Общее в положении всех царевен — их вынужденное «монашество» во дворце из-за невозможности выйти замуж за неровню — боярских сыновей, считавшихся «холопами», и отсутствия подходивших по статусу православных женихов в Европе. Брак с отпрыском боярского рода мог в дальнейшем привести к посягательству его родственников на царский трон. Григорий Котошихин фиксировал, что сестры и дочери русского царя живут, «яко пустынницы, мало зряху людей и их люди, но всегда в молитве и посте пребываху и лица свои слезами омываху, понеже удоволство имеяй царственное, не имеяй бо себе удоволства такова, как от всемогущего Бога ведано человеком совокуплятися и плод творити». Печальная судьба царевен, лишенных нормальной семьи, накладывала отпечаток на их характеры и образ жизни.
Немногие попытки московских государей выдать своих любимых дочек замуж за принцев королевской крови европейских держав ничем хорошим не окончились. Еще Борис Годунов хотел сосватать свою дочь Ксению за датского королевича Иоганна. Осенью 1602 года жених прибыл в Москву, но вскоре умер. Более чем 30 лет спустя, в 1637-м, приехало датское посольство, чтобы перевезти «кости» королевича на родину. Вспомнилась вся история с планировавшимся браком. Возможно, она и навела Михаила Федоровича на мысль сделать датскому королю новое матримониальное предложение. Старшая дочь царя Ирина (1627–1679) оказалась «счастливицей», которой предстояло разрушить давнюю печальную традицию безбрачия и бесплодия царевен.

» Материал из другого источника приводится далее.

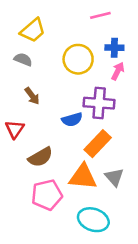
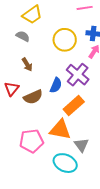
purple cross: (99, 103) -> (78, 75), turned 30
blue semicircle: (72, 120) -> (56, 85), turned -56
brown semicircle: (40, 157) -> (33, 97), moved
gray triangle: (114, 177) -> (81, 145), moved

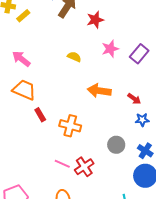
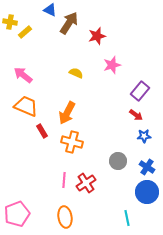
purple rectangle: (139, 54) -> (140, 91), moved
orange arrow: (99, 91) -> (67, 113), moved, turned -70
pink line: (62, 164) -> (64, 180), turned 70

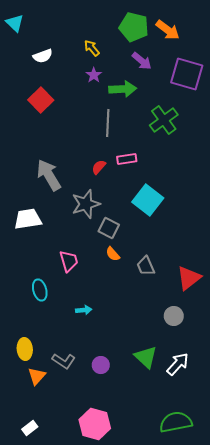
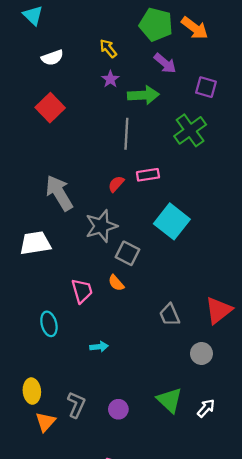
cyan triangle: (15, 23) -> (33, 15), moved
purple square: (187, 74) -> (206, 87), moved, size x0.6
orange semicircle: (113, 254) -> (116, 283), moved
gray trapezoid: (146, 266) -> (170, 315), moved
gray L-shape: (64, 361) -> (76, 405), turned -100
white arrow: (178, 364) -> (206, 408), size x0.7

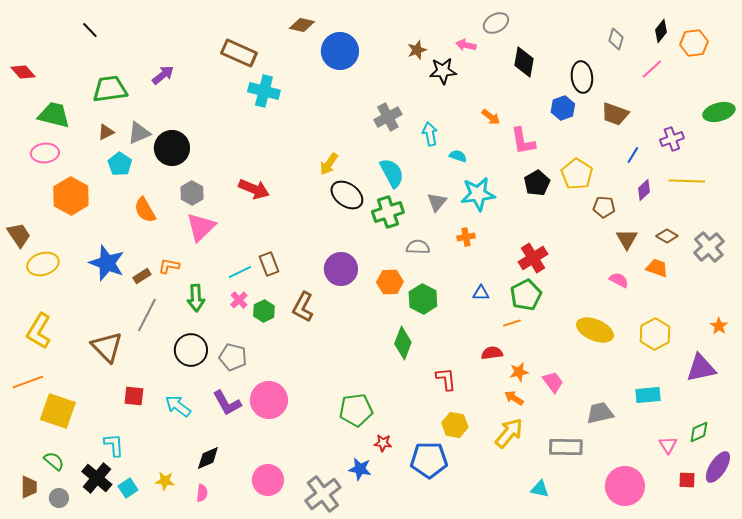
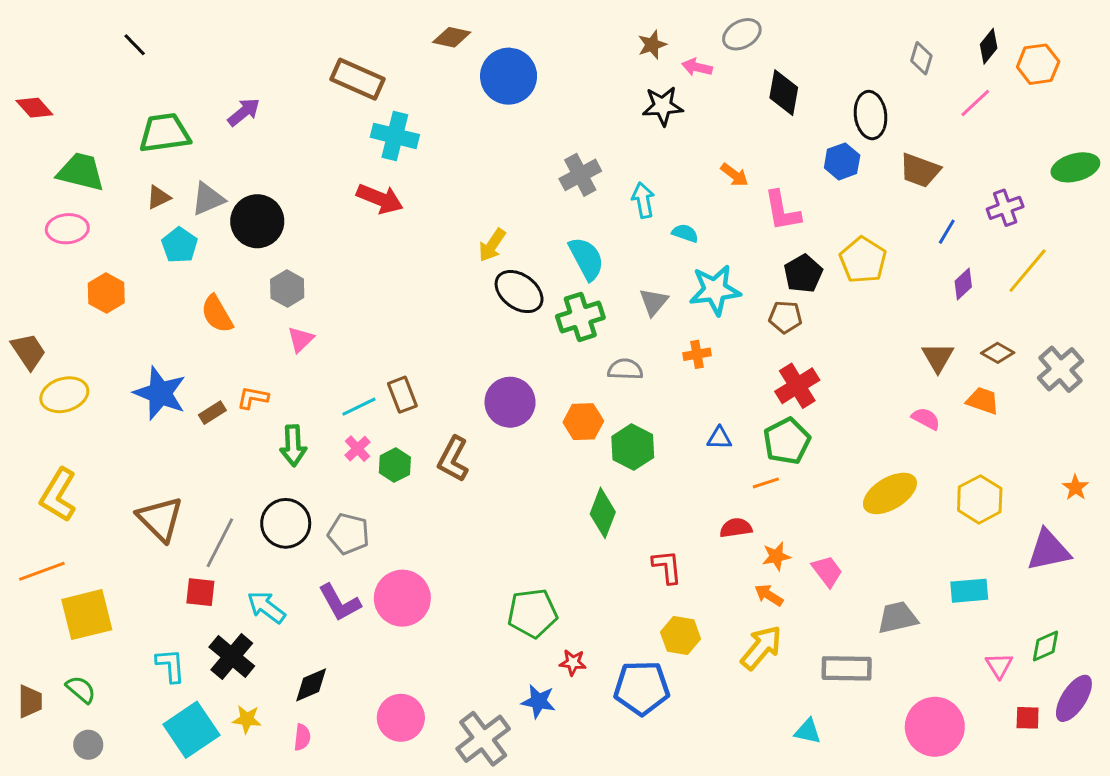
brown star: (417, 50) -> (652, 45), moved
yellow line: (687, 181) -> (1028, 271), turned -52
red arrow: (254, 189) -> (380, 199), moved
orange hexagon: (71, 196) -> (106, 293), size x0.7
brown pentagon: (604, 207) -> (785, 317), moved
pink triangle: (201, 227) -> (301, 339), size x0.6
gray line: (147, 315) -> (220, 543), moved
yellow ellipse: (595, 330) -> (890, 493), turned -54
yellow square: (58, 411) -> (87, 615), turned -33
black cross: (97, 478) -> (232, 656), moved
brown trapezoid: (29, 487) -> (30, 701), moved
cyan square: (128, 488) -> (191, 730), size x1.8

Начались долгие переговоры и рассмотрение кандидатур сыновей датского короля Кристиана IV, кто из них сможет жениться на Ирине. Оказалось, что только Вальдемар, сын от второго морганатического брака короля с графиней Мунк, подходит по всем статьям. Возможно, русскую сторону устраивало, что Вальдемар как дитя мезальянса («сын с левой руки», по выражению русских источников) не мог претендовать на королевский статус у себя на родине, а значит, в Московии не мог быть соперником подраставшему Алексею Михайловичу. Сведения о потенциальном женихе тайно и долго собирались через датского королевского приказчика Петра Марселиса (купца и заводчика, выросшего в Москве и неоднократно выполнявшего дипломатические поручения в Европе) и других лиц. Был заказан портрет Вальдемара. Но ни сам жених, ни его отец ни сном ни духом не ведали об этих планах московского двора. Когда королю донесли о настойчивых расспросах о его сыне, он даже подумал, что того хотят пригласить в Россию для каких-то военных дел, но никак не для женитьбы. Поэтому когда в 1641 году датское посольство направилось в Москву, во главе его ехал девятнадцатилетний граф Шлезвиг-Гольштейнский, сиречь Вальдемар.
Королевичу не понравилось в Москве, хотя ему устроили торжественную встречу и пышный прием в Кремлевском дворце. Он был возмущен, когда ему предложили снять шпагу перед царской аудиенцией. Однако Вальдемар приглянулся отцу и матери будущей невесты, а это было главное. Встреча, по свидетельству «Нового летописца», «была болшая», но царь своих намерений не раскрыл. Королевич, осыпанный подарками, «отпущен был в Дацкое землю».
В апреле 1642 года официальное русское посольство во главе с окольничим Степаном Матвеевичем Проестевым и дьяком Иваном Исааковичем Патрикеевым прибыло в Данию для заключения брачного договора. Важнейшим условием намечавшегося союза был переход Вальдемара в православное вероисповедание. Это сразу же не понравилось Кристиану IV и его окружению. Кроме того, отзывы самого королевича и членов его посольства о русском царе и его дворе были, скорее всего, не очень лестными. По просьбе Михаила Федоровича в дело вмешался Петр Марселис, умело расставивший акценты и показавший несомненную выгоду союза с Россией как для Дании, так и лично для королевича. Марселис оговорил также условия приезда Вальдемара в Россию для заключения мирного договора и брачного союза. Дело сдвинулось с мертвой точки.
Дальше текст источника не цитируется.